_WORK INSTRUCTIONS:_
Pictures aside, return all of the records exactly as they stand.

=== Begin Enclosure ===

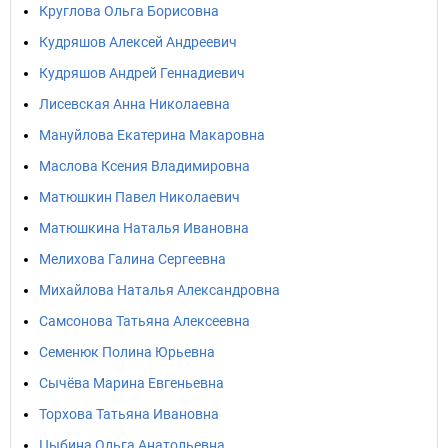
Круглова Ольга Борисовна
Кудряшов Алексей Андреевич
Кудряшов Андрей Геннадиевич
Лисевская Анна Николаевна
Мануйлова Екатерина Макаровна
Маслова Ксения Владимировна
Матюшкин Павел Николаевич
Матюшкина Наталья Ивановна
Мелихова Галина Сергеевна
Михайлова Наталья Александровна
Самсонова Татьяна Алексеевна
Семенюк Полина Юрьевна
Сычёва Марина Евгеньевна
Торхова Татьяна Ивановна
Цыбина Ольга Анатольевна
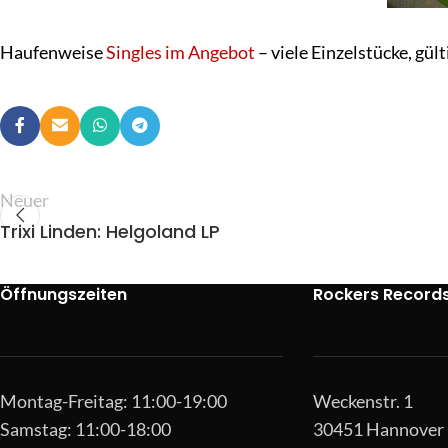
Haufenweise
Singles im Angebot
– viele Einzelstücke, gült
Neuer
Trixi Linden: Helgoland LP
Öffnungszeiten
Rockers Record
Montag-Freitag: 11:00-19:00
Weckenstr. 1
Samstag: 11:00-18:00
30451 Hannover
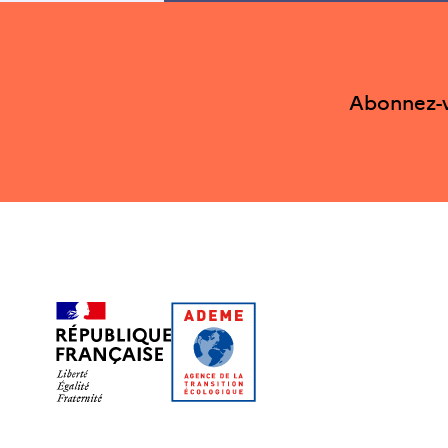
Abonnez-v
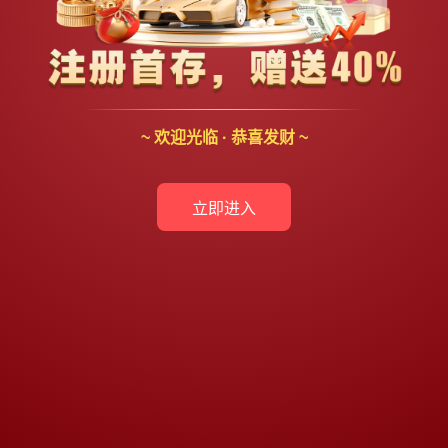
~ 欢迎光临 · 恭喜发财 ~
立即进入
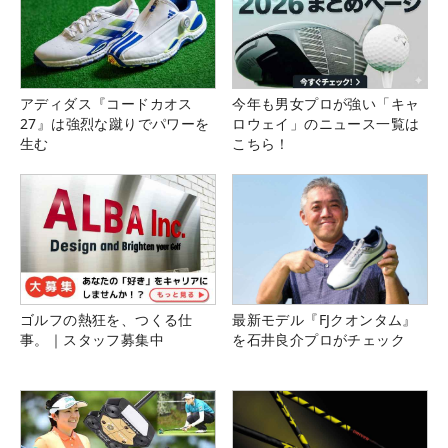
アディダス『コードカオス
今年も男女プロが強い「キャ
27』は強烈な蹴りでパワーを
ロウェイ」のニュース一覧は
生む
こちら！
ゴルフの熱狂を、つくる仕
最新モデル『FJクオンタム』
事。｜スタッフ募集中
を石井良介プロがチェック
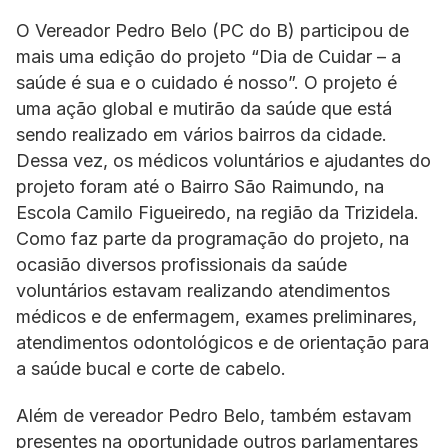
O Vereador Pedro Belo (PC do B) participou de
mais uma edição do projeto “Dia de Cuidar – a
saúde é sua e o cuidado é nosso”. O projeto é
uma ação global e mutirão da saúde que está
sendo realizado em vários bairros da cidade.
Dessa vez, os médicos voluntários e ajudantes do
projeto foram até o Bairro São Raimundo, na
Escola Camilo Figueiredo, na região da Trizidela.
Como faz parte da programação do projeto, na
ocasião diversos profissionais da saúde
voluntários estavam realizando atendimentos
médicos e de enfermagem, exames preliminares,
atendimentos odontológicos e de orientação para
a saúde bucal e corte de cabelo.
Além de vereador Pedro Belo, também estavam
presentes na oportunidade outros parlamentares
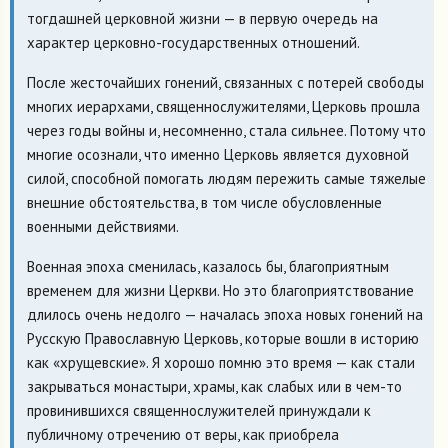
тогдашней церковной жизни — в первую очередь на
характер церковно-государственных отношений.
После жесточайших гонений, связанных с потерей свободы
многих иерархами, священнослужителями, Церковь прошла
через годы войны и, несомненно, стала сильнее. Потому что
многие осознали, что именно Церковь является духовной
силой, способной помогать людям пережить самые тяжелые
внешние обстоятельства, в том числе обусловленные
военными действиями.
Военная эпоха сменилась, казалось бы, благоприятным
временем для жизни Церкви. Но это благоприятствование
длилось очень недолго — началась эпоха новых гонений на
Русскую Православную Церковь, которые вошли в историю
как «хрущевские». Я хорошо помню это время — как стали
закрываться монастыри, храмы, как слабых или в чем-то
провинившихся священнослужителей принуждали к
публичному отречению от веры, как приобрела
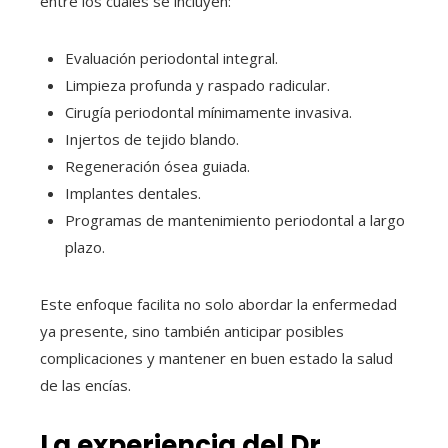
entre los cuales se incluyen:
Evaluación periodontal integral.
Limpieza profunda y raspado radicular.
Cirugía periodontal mínimamente invasiva.
Injertos de tejido blando.
Regeneración ósea guiada.
Implantes dentales.
Programas de mantenimiento periodontal a largo
plazo.
Este enfoque facilita no solo abordar la enfermedad
ya presente, sino también anticipar posibles
complicaciones y mantener en buen estado la salud
de las encías.
La experiencia del Dr.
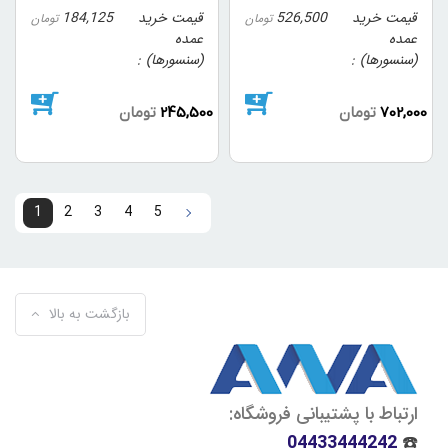
قیمت خرید
526,500
قیمت خرید
184,125
تومان
تومان
عمده
عمده
(سنسورها)
(سنسورها)
702,000
تومان
245,500
تومان
1
2
3
4
5
5
...
3
2
1
بازگشت به بالا
ارتباط با پشتیبانی فروشگاه:
04433444242
☎️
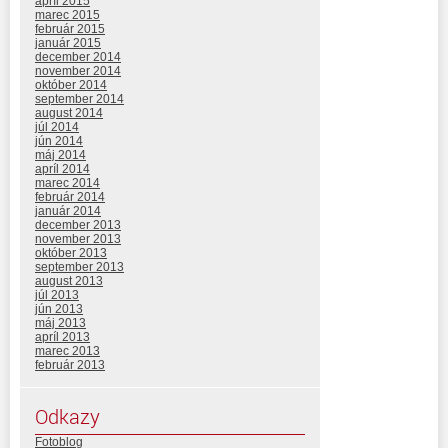
apríl 2015
marec 2015
február 2015
január 2015
december 2014
november 2014
október 2014
september 2014
august 2014
júl 2014
jún 2014
máj 2014
apríl 2014
marec 2014
február 2014
január 2014
december 2013
november 2013
október 2013
september 2013
august 2013
júl 2013
jún 2013
máj 2013
apríl 2013
marec 2013
február 2013
Odkazy
Fotoblog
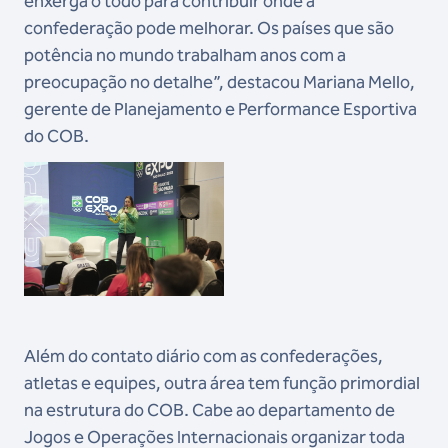
enxerga o todo para contribuir onde a
confederação pode melhorar. Os países que são
potência no mundo trabalham anos com a
preocupação no detalhe”, destacou Mariana Mello,
gerente de Planejamento e Performance Esportiva
do COB.
Além do contato diário com as confederações,
atletas e equipes, outra área tem função primordial
na estrutura do COB. Cabe ao departamento de
Jogos e Operações Internacionais organizar toda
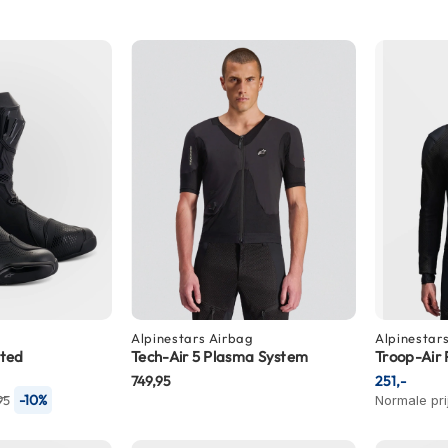
Alpinestars
Airbag
Alpinestar
nted
Tech-Air 5 Plasma System
Troop-Air 
749,95
251,-
-10%
95
Normale pri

=== End Enclosure ===

_TASK RESULT:_
Круглова Ольга Борисовна
Кудряшов Алексей Андреевич
Кудряшов Андрей Геннадиевич
Лисевская Анна Николаевна
Мануйлова Екатерина Макаровна
Маслова Ксения Владимировна
Матюшкин Павел Николаевич
Матюшкина Наталья Ивановна
Мелихова Галина Сергеевна
Михайлова Наталья Александровна
Самсонова Татьяна Алексеевна
Семенюк Полина Юрьевна
Сычёва Марина Евгеньевна
Торхова Татьяна Ивановна
Цыбина Ольга Анатольевна
Haufenweise
Singles im Angebot
– viele Einzelstücke, gült
Neuer
Trixi Linden: Helgoland LP
Öffnungszeiten
Rockers Record
Montag-Freitag: 11:00-19:00
Weckenstr. 1
Samstag: 11:00-18:00
30451 Hannover
Abonnez-v
~ 欢迎光临 · 恭喜发财 ~
立即进入
アディダス『コードカオス
今年も男女プロが強い「キャ
27』は強烈な蹴りでパワーを
ロウェイ」のニュース一覧は
生む
こちら！
ゴルフの熱狂を、つくる仕
最新モデル『FJクオンタム』
事。｜スタッフ募集中
を石井良介プロがチェック
O Vereador Pedro Belo (PC do B) participou de
mais uma edição do projeto “Dia de Cuidar – a
saúde é sua e o cuidado é nosso”. O projeto é
uma ação global e mutirão da saúde que está
sendo realizado em vários bairros da cidade.
Dessa vez, os médicos voluntários e ajudantes do
projeto foram até o Bairro São Raimundo, na
Escola Camilo Figueiredo, na região da Trizidela.
Como faz parte da programação do projeto, na
ocasião diversos profissionais da saúde
voluntários estavam realizando atendimentos
médicos e de enfermagem, exames preliminares,
atendimentos odontológicos e de orientação para
a saúde bucal e corte de cabelo.
Além de vereador Pedro Belo, também estavam
presentes na oportunidade outros parlamentares
тогдашней церковной жизни — в первую очередь на
характер церковно-государственных отношений.
После жесточайших гонений, связанных с потерей свободы
многих иерархами, священнослужителями, Церковь прошла
через годы войны и, несомненно, стала сильнее. Потому что
многие осознали, что именно Церковь является духовной
силой, способной помогать людям пережить самые тяжелые
внешние обстоятельства, в том числе обусловленные
военными действиями.
Военная эпоха сменилась, казалось бы, благоприятным
временем для жизни Церкви. Но это благоприятствование
длилось очень недолго — началась эпоха новых гонений на
Русскую Православную Церковь, которые вошли в историю
как «хрущевские». Я хорошо помню это время — как стали
закрываться монастыри, храмы, как слабых или в чем-то
провинившихся священнослужителей принуждали к
публичному отречению от веры, как приобрела
entre los cuales se incluyen:
Evaluación periodontal integral.
Limpieza profunda y raspado radicular.
Cirugía periodontal mínimamente invasiva.
Injertos de tejido blando.
Regeneración ósea guiada.
Implantes dentales.
Programas de mantenimiento periodontal a largo
plazo.
Este enfoque facilita no solo abordar la enfermedad
ya presente, sino también anticipar posibles
complicaciones y mantener en buen estado la salud
de las encías.
La experiencia del Dr.
قیمت خرید
526,500
قیمت خرید
184,125
تومان
تومان
عمده
عمده
(سنسورها)
(سنسورها)
702,000
تومان
245,500
تومان
1
2
3
4
5
5
...
3
2
1
بازگشت به بالا
ارتباط با پشتیبانی فروشگاه:
04433444242
☎️
apríl 2015
marec 2015
február 2015
január 2015
december 2014
november 2014
október 2014
september 2014
august 2014
júl 2014
jún 2014
máj 2014
apríl 2014
marec 2014
február 2014
január 2014
december 2013
november 2013
október 2013
september 2013
august 2013
júl 2013
jún 2013
máj 2013
apríl 2013
marec 2013
február 2013
Odkazy
Fotoblog
enxerga o todo para contribuir onde a
confederação pode melhorar. Os países que são
potência no mundo trabalham anos com a
preocupação no detalhe”, destacou Mariana Mello,
gerente de Planejamento e Performance Esportiva
do COB.
Além do contato diário com as confederações,
atletas e equipes, outra área tem função primordial
na estrutura do COB. Cabe ao departamento de
Jogos e Operações Internacionais organizar toda
Alpinestars
Airbag
Alpinestar
nted
Tech-Air 5 Plasma System
Troop-Air 
749,95
251,-
-10%
95
Normale pri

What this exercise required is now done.